Alleen iemand die onweerlegbaar tot de etnische groep behoort, is volgens orthodoxe joden een ‘echte jood’. Dat betekent in concreto dat men een joodse moeder dient te hebben. Begrijpelijk, want het is altijd bekend wie de moeder van een kind is en als leden van een onderdrukte en vervolgde minderheid waren joodse vrouwen nogal eens het slachtoffer van verkrachting. De Falasha (zwarte joden van Ethiopië) zijn dan ook een vreemde eend in de bijt: bij hen gaat het jodendom over van vader op zoon. Zij worden door sommigen beschouwd als een van de ‘verloren stammen’, maar zijn waarschijnlijk afstammelingen van vroege bekeerlingen.

Joden streven niet naar het maken van bekeerlingen. Het is mogelijk om het joodse geloof aan te nemen, vooral als men met een joodse partner wil trouwen (de bekende Amerikaanse entertainer Sammy Davis Jr. omschreef zichzelf gekscherend als een “eenogige joodse neger”), maar de geïnteresseerde moet zelf het initiatief nemen. Er is in de latere geschiedenis slechts één massale(?) bekering tot het jodendom bekend, die van de Khazaren aan het eind van de 8e eeuw. De genetische verwantschap tussen joden is dan ook veel groter dan die tussen de aanhangers van andere wereldreligies (een gegeven dat door de Duitse islamcriticus Thilo Sarrazin ietwat onbeholpen maar volkomen terecht werd onderstreept).

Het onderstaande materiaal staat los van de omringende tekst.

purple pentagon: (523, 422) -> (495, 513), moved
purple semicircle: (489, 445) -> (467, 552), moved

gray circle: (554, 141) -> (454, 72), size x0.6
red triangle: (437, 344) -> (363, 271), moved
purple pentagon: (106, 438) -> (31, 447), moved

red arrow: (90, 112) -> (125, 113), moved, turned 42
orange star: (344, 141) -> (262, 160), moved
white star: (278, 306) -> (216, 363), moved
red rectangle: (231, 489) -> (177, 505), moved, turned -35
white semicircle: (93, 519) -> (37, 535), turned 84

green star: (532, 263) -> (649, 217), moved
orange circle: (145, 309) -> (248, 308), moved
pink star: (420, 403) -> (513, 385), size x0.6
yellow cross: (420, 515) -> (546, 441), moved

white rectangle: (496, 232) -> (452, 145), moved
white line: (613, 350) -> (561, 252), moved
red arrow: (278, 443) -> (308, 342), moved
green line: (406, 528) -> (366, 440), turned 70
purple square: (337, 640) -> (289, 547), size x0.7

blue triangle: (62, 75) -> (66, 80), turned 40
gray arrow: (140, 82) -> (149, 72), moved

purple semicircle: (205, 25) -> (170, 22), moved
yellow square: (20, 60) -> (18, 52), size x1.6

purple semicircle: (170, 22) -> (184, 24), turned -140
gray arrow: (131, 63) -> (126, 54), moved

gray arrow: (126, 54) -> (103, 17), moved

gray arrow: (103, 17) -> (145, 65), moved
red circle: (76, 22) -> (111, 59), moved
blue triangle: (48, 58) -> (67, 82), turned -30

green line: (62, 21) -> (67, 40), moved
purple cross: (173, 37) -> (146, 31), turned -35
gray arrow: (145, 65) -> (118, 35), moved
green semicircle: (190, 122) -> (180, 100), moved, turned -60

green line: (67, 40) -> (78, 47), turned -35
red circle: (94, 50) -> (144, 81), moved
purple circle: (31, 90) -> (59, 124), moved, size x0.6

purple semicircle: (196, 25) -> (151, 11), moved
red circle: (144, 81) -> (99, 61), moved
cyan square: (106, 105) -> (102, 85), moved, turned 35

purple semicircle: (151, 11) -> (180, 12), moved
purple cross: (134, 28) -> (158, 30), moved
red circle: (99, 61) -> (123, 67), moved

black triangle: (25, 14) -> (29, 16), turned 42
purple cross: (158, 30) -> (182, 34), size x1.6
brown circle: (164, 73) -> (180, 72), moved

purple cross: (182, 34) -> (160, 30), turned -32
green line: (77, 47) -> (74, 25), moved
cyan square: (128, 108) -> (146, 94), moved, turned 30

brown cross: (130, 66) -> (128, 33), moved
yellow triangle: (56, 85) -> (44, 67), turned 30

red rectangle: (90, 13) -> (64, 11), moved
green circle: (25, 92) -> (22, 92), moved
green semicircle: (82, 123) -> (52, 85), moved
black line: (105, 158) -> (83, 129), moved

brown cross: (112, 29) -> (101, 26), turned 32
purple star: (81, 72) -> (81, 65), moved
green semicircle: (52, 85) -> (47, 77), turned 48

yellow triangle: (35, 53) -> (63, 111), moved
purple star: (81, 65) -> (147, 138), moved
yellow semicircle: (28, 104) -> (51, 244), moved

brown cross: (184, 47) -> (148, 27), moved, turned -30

In de praktijk telt het etnische aspect van het jodendom vaak zwaarder dan het religieuze aspect. De Nazi’s hadden totaal geen boodschap aan het feit dat sommige Joden zich tot het christendom hadden bekeerd, maar gaven joden met een niet-Joodse ouder wel (tijdelijk) respijt. Tot woede van fundamentalistische joden (die hen als verraders beschouwen) blijven veel bekeerde en seculiere Joden zich als lid van het Joodse volk beschouwen. Sommigen houden zelfs joodse rituelen, zoals het uitspreken van de kaddish bij een begrafenis, in ere. Een prominent voorbeeld was de voormalige aartsbisschop van Parijs, Jean-Marie (voorheen Aaron) Lustiger, die op 14-jarige leeftijd voor het katholicisme koos.

Het feit dat joden niet naar het maken van bekeerlingen streefden kwam hen soms goed van pas. Hoewel de Romeinen veel te stellen hadden met de rebelse joden van Palestina en hen meedogenloos onderdrukten, werden hun geloofsbroeders in Rome zelf nooit vervolgd, in tegenstelling tot de christenen, die als een veel grotere bedreiging voor de sociale orde werden beschouwd. Ook in islamitische landen konden de joden zich vaak beter handhaven –vooral omdat ze vanwege hun geprivilegieerde relatie met het opperwezen een grotere bereidheid hadden offers te brengen voor hun geloof.

Een religie die geen missionaire neigingen heeft en afkerig is van geweld zal altijd klein blijven. Zeker als de gelovigen hardnekkig weigeren hun ‘tegendraadse’ gewoonten op te geven en daarom vaak het doelwit van pogroms worden. Het absolute dieptepunt van de eeuwenlange vervolgingen was de Holocaust. De Joodse wereldbevolking heeft zich nog altijd niet hersteld van deze aderlating (vóór de Tweede Wereldoorlog waren er 18 miljoen Joden, nu minder dan 15 miljoen).

Er wordt vaak betoogd dat de Joden beter floreerden in islamitische dan in christelijke landen. Dat valt te betwijfelen. De Ashkenazische Joden maken tegenwoordig ca. 80% van de gehele Joodse wereldbevolking uit, ondanks het feit dat meer dan 2/3 van hen tijdens de Tweede Wereldoorlog werd vermoord. De Sephardische Joden (inclusief de Mizrachi en Maghrebi), die (lange tijd) hun basis hadden in islamitische landen, waren dus op zijn minst in demografisch opzicht veel minder succesvol. [Sommige antisemieten claimen, om het historische Joodse recht op vestiging in Israël te ondermijnen, dat de Ashkenazim merendeels afstammen van bekeerde Khazaren. Deze bewering mist echter iedere grond.]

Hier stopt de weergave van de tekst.